Publishers are learning to love collaboration
The complexity of digital media is forcing formerly warring departments at publishers to call truces and work together. Nothing concentrates the mind like crisis.
The New York Times and Washington Post now have ad innovations units that look to the newsroom for inspiration for new ad products. One of the most traditionally siloed companies, Condé Nast, is sharing best practices, notably a new ad product, The Accelerator, that came out of its tiny tech vertical, Ars Technica.
Such examples of collaboration might be just another day in many other industries but once were unheard of at publishing companies. When the publishing industry was awash with profits, journalists could afford to work in blissful ignorance of the business side. Then the Internet ate their lunch and created a need for speed and scale. The result is that individual brands within publishers are not just exchanging best practices, but people are working across divisional lines within titles themselves.
“For various cultural, historical and cultural reasons, publishing companies have operated in very siloed manners,” said IAB chief Randall Rothenberg.
During a brief stint as Time Inc.’s chief digital officer in 2011, Rothenberg saw the silos firsthand when he tried to assemble a digital leadership team that mixed people from business and editorial, junior and senior. “I was told that was counter-cultural and could be very difficult.” Now, the imperative for traffic growth has editors like Time’s Nancy Gibbs having regular meet-ups to discuss story sharing.

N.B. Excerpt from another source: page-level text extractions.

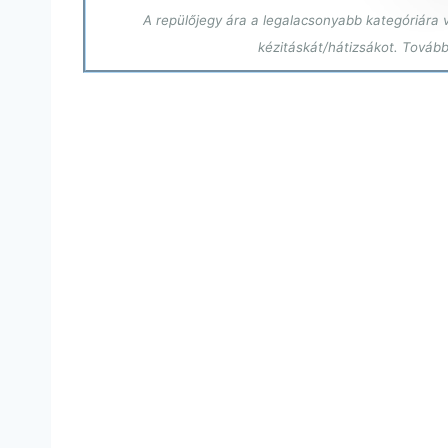
A repülőjegy ára a legalacsonyabb kategóriára 
kézitáskát/hátizsákot. Tovább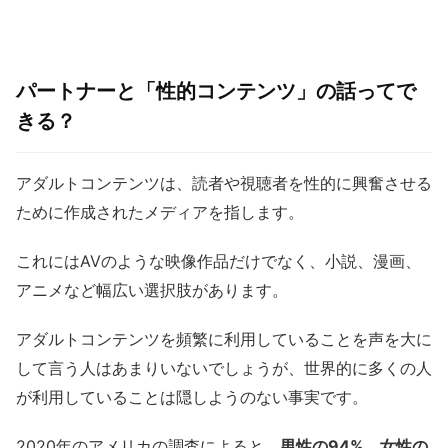
パートナーと「性的コンテンツ」の話ってで
きる？
アダルトコンテンツは、読者や視聴者を性的に興奮させる
ために作成されたメディアを指します。
これにはAVのような映像作品だけでなく、小説、漫画、
アニメなど幅広い選択肢があります。
アダルトコンテンツを頻繁に利用していることを声を大に
して言う人はあまりいないでしょうが、世界的に多くの人
が利用していることは隠しようのない事実です。
2020年のアメリカの調査によると、
男性の94%、女性の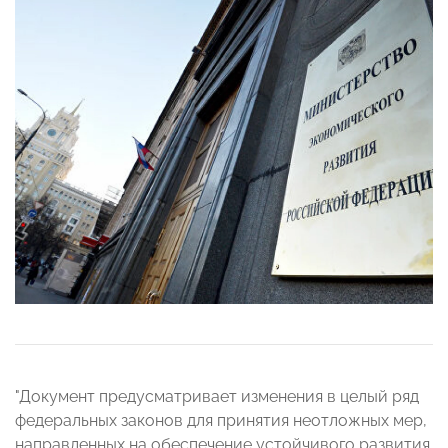
"Документ предусматривает изменения в целый ряд
федеральных законов для принятия неотложных мер,
направленных на обеспечение устойчивого развития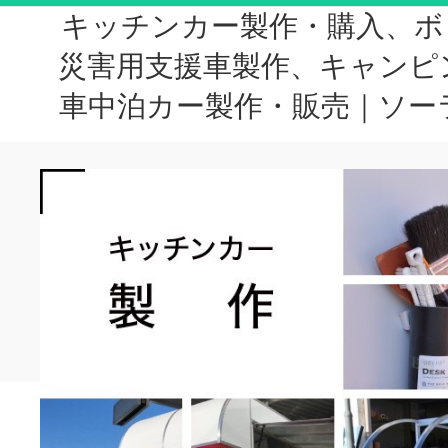
キッチンカー製作・購入、ボ
災害用支援車製作、キャンピ
車中泊カー製作・販売｜ソー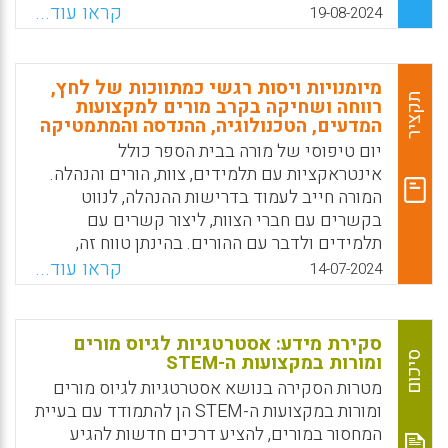
לגישה פדגוגית זו, בעיקר בחטיבה העליונה,
קראו עוד...
19-08-2024
ולספק למתכשרים עצמם חוויות רפלקטיביות
ופדגוגיות של למידה חוץ-בית-ספרית באתרי
מורשת, בחללי תעשייה, במוזיאונים, בספריות
מיומנויות ויסות רגשי כמתווכות של לחץ,
ובמרכזים מדעיים.
תקציר
רווחה ושחיקה בקרב מורים למקצועות
המדעים, הטכנולוגיה, ההנדסה והמתמטיקה
Facebook
Email
WhatsApp
X
יום טיפוסי של מורה בבית הספר כולל
אינטראקציות עם תלמידים, צוות, הורים והנהלה.
המורה חייב לעמוד בדרישות ההנהלה, לנווט
בקשרים עם חברי הצוות, ליצור קשרים עם
תלמידים ולדבר עם ההורים. בהינתן טווח זה,
אינטראקציות במרחב בית הספר עלולות להפוך
קראו עוד...
14-07-2024
למכריעות מבחינה רגשית. מחקרים מראים כי
מורים בתחומי מקצוע מסוימים, כגון STEM,
עשויים להיתקל בלחץ רב יותר מאחרים. לדוגמה,
סקירת מידע: אסטרטגיות לגיוס מורים
עם החשיבות המוגברת של הטכנולוגיה בחברות
סיכום
ומורות במקצועות ה-STEM
מערביות, מעודדים את התלמידים לשלוט
מטרות הסקירה בנושא אסטרטגיות לגיוס מורים
במקצועות אלה. להורים ולמנהלים עשויים להיות
ומורות במקצועות ה-STEM הן להתמודד עם בעיית
ציפיות גבוהות ממורי STEM, שיראו אותם
המחסור במורים, להציע דרכים חדשות להגיע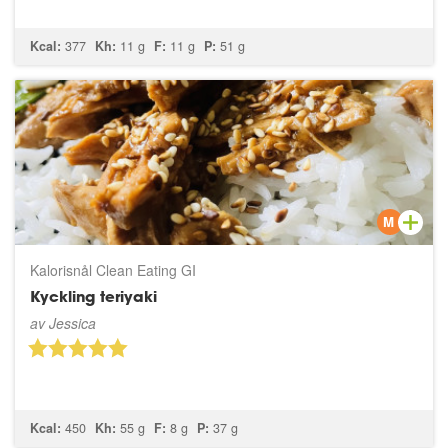
Kcal:
377
Kh:
11 g
F:
11 g
P:
51 g
M
Kalorisnål Clean Eating GI
Kyckling teriyaki
av
Jessica
Kcal:
450
Kh:
55 g
F:
8 g
P:
37 g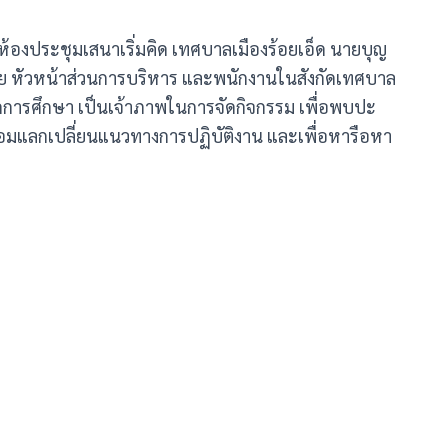
 ห้องประชุมเสนาเริ่มคิด เทศบาลเมืองร้อยเอ็ด นายบุญ
ด้วย หัวหน้าส่วนการบริหาร และพนักงานในสังกัดเทศบาล
ักการศึกษา เป็นเจ้าภาพในการจัดกิจกรรม เพื่อพบปะ
ร้อมแลกเปลี่ยนแนวทางการปฏิบัติงาน และเพื่อหารือหา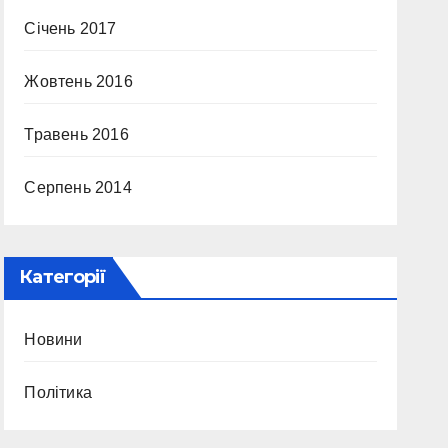
Січень 2017
Жовтень 2016
Травень 2016
Серпень 2014
Категорії
Новини
Політика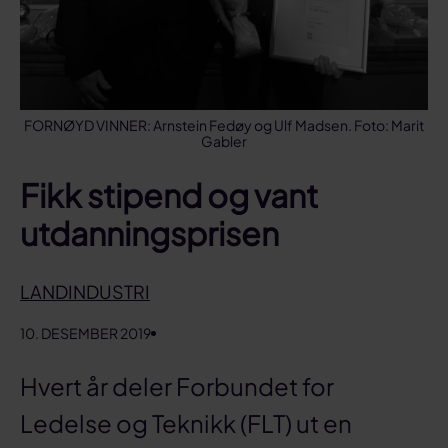
FORNØYD VINNER: Arnstein Fedøy og Ulf Madsen. Foto: Marit
Gabler
Fikk stipend og vant
utdanningsprisen
LANDINDUSTRI
10. DESEMBER 2019
Hvert år deler Forbundet for
Ledelse og Teknikk (FLT) ut en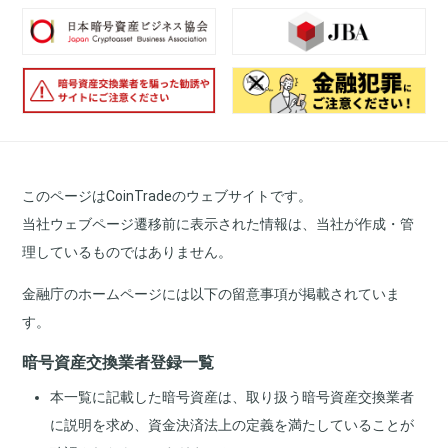
このページはCoinTradeのウェブサイトです。
当社ウェブページ遷移前に表示された情報は、当社が作成・管
理しているものではありません。
金融庁のホームページには以下の留意事項が掲載されていま
す。
暗号資産交換業者登録一覧
本一覧に記載した暗号資産は、取り扱う暗号資産交換業者
に説明を求め、資金決済法上の定義を満たしていることが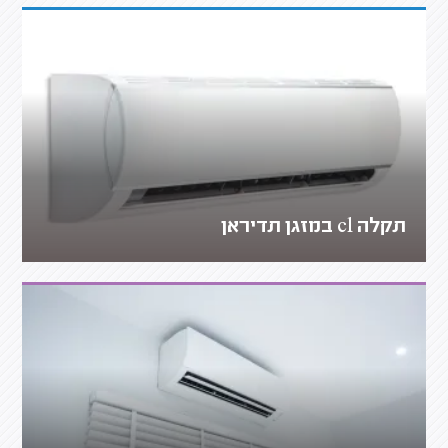
תקלה cl במזגן תדיראן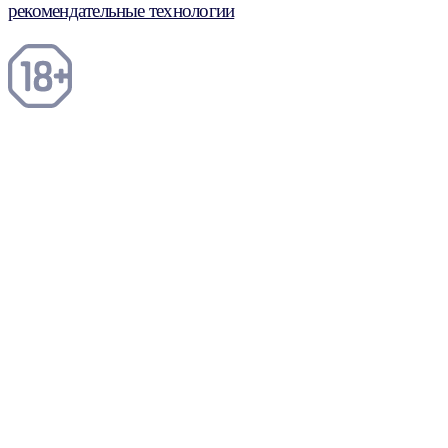
рекомендательные технологии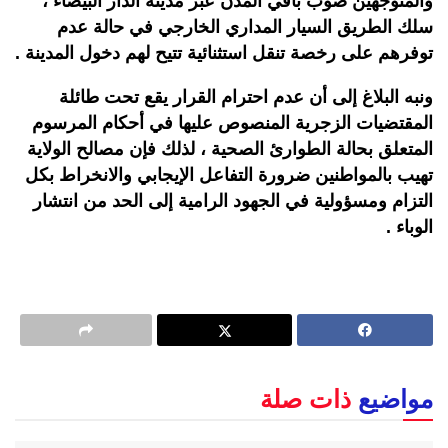
والمتوجهين صوب باقي المدن عبر مدينة الدار البيضاء ،
سلك الطريق السيار المداري الخارجي في حالة عدم
توفرهم على رخصة تنقل استثنائية تتيح لهم دخول المدينة .
ونبه البلاغ إلى أن عدم احترام القرار يقع تحت طائلة
المقتضيات الزجرية المنصوص عليها في أحكام المرسوم
المتعلق بحالة الطوارئ الصحية ، لذلك فإن مصالح الولاية
تهيب بالمواطنين ضرورة التفاعل الإيجابي والانخراط بكل
التزام ومسؤولية في الجهود الرامية إلى الحد من انتشار
الوباء .
مواضيع
ذات صلة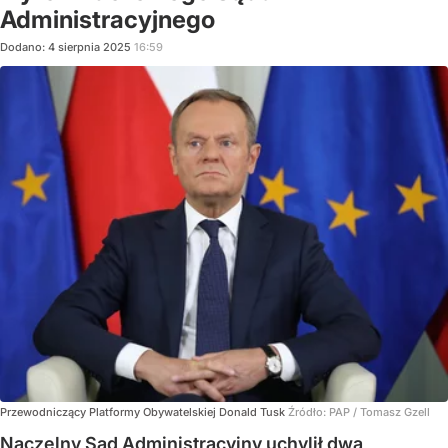
Administracyjnego
Dodano:
4
sierpnia
2025
16:59
Przewodniczący Platformy Obywatelskiej Donald Tusk
Źródło:
PAP
/
Tomasz Gzell
Naczelny Sąd Administracyjny uchylił dwa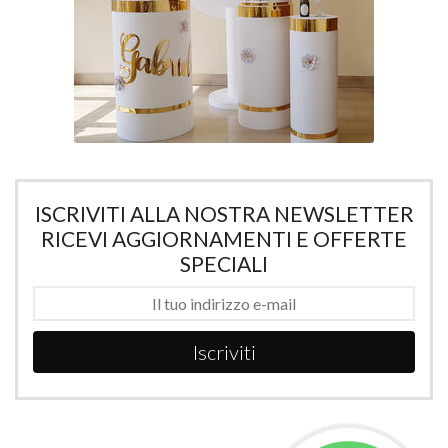
ISCRIVITI ALLA NOSTRA NEWSLETTER
RICEVI AGGIORNAMENTI E OFFERTE
SPECIALI
Iscriviti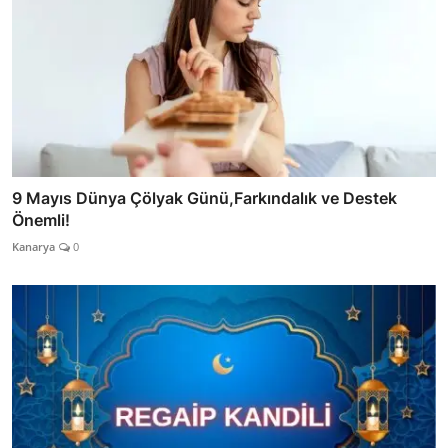
9 Mayıs Dünya Çölyak Günü,Farkındalık ve Destek
Önemli!
Kanarya
0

When Troy Young came to Hearst Magazines to rev up its digital presence, he got rid of cubicles and offices and brought together editorial, analytics, photo and video staffers to foster a fast, reactive working environment for the Web.
“Digital demands that we be relevant to the consumer at any moment,” Young said. “You have to be fast if you want to get traffic; you have to create a culture of speed.”
Gannett has a tradition of talent and content sharing across its community newspapers and USA Today, but it has stepped up the pace in the past few years.
“In traditional media, if you had a local newspaper, you contained the readers’ attention while they held that physical product,” Gannett chief digital officer David Payne said. “When you’re in digital, it’s the entire worldwide content. You have to have strategies that have the best content your company produces to keep their attention. So it would be self-defeating to operate in silos.”
That has meant putting in a common CMS for its sites, creating a corporate digital video production unit and shared national news desk. Late last year, Gannett began rolling out USA Today content to its local papers as part of Project Butterfly.
“When I first got here three years ago, we were really a collection of 100 different newsrooms with different missions and agenda,” Payne said. “We’re way past the point of talking about collaboration. The silos for us, inside this company, they don’t exist anymore.”
Payne admitted the process wasn’t always smooth: “You got to show results to journalists; they’re a skeptical group.”
While some will see collaboration as a good thing, there are pitfalls. There is, after all, good reason to have editorial and business maintain some separation. And there are limits to collaboration’s benefits, given the realities of building a digital business while maintaining their existing enterprise.
“A traditional media company, they have all the infrastructure, but at the same time they need to be nimble,” said former newspaper editor-turned-consultant Alan Mutter. “They don’t have the mindshare to compete with digital publishing because they’re worried about the existing business. And the reason is logical. At a newspaper company, something like 80 to 90 percent of the revenues are still generated by the print product.”
Or, as Rothenberg put it, “If your industry sucks, there’s not much you can do about it.”